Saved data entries
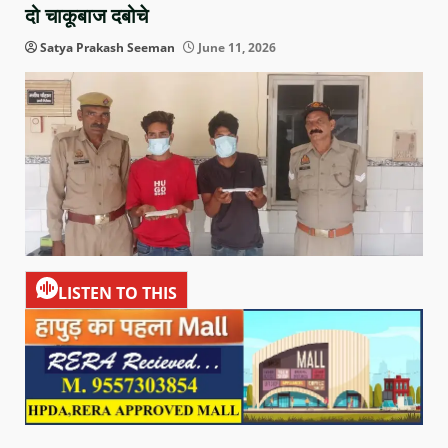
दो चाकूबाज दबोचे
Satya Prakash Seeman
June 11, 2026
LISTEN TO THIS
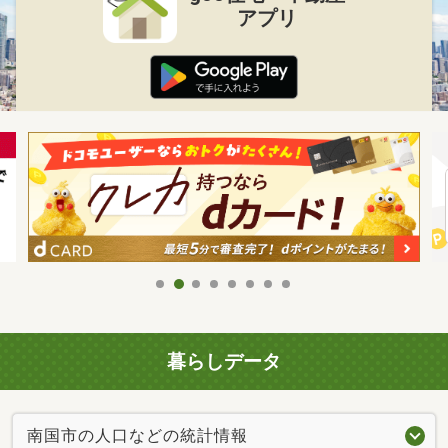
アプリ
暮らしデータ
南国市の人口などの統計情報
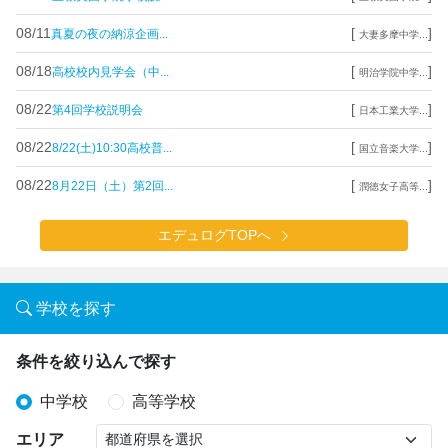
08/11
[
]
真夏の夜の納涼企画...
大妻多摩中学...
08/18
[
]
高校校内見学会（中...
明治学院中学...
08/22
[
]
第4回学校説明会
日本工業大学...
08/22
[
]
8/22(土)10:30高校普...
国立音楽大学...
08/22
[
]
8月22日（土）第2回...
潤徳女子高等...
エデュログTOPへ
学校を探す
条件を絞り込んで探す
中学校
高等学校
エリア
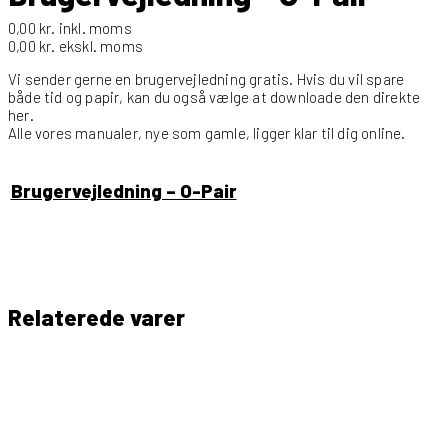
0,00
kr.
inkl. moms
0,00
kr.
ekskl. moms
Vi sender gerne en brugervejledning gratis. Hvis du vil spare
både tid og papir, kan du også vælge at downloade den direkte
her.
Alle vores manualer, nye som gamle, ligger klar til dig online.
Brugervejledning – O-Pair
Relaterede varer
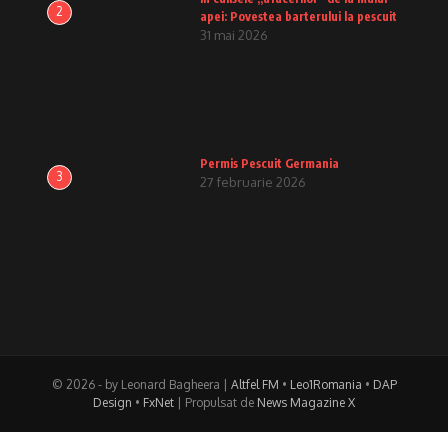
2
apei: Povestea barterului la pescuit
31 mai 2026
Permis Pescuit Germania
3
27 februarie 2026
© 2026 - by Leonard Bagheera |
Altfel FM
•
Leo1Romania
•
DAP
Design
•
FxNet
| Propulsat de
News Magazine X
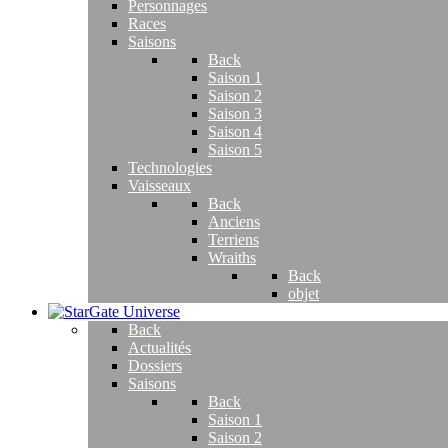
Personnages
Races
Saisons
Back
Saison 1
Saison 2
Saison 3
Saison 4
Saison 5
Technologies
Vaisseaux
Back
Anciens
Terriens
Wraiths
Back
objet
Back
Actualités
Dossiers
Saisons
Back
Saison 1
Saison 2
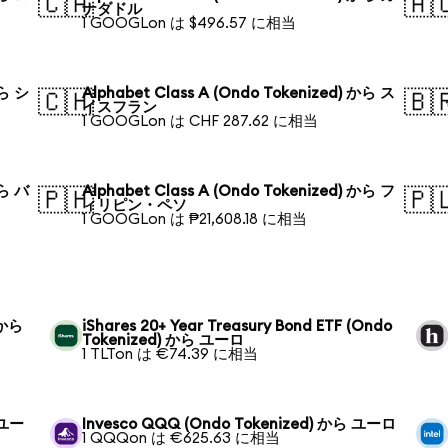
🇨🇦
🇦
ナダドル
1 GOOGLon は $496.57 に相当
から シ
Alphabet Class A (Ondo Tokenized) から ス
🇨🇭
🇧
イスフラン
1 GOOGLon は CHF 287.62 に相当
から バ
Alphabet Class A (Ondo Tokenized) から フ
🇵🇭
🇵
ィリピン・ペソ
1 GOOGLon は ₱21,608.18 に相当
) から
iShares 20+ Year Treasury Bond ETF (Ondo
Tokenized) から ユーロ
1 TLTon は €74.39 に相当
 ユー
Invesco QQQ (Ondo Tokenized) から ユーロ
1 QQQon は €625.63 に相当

▶ _BRIEF_
Search the entries for the string "GOOGLon" and collect each line that has it.

▶ _EXPECTED OUTPUT_
1 GOOGLon は $496.57 に相当
1 GOOGLon は CHF 287.62 に相当
1 GOOGLon は ₱21,608.18 に相当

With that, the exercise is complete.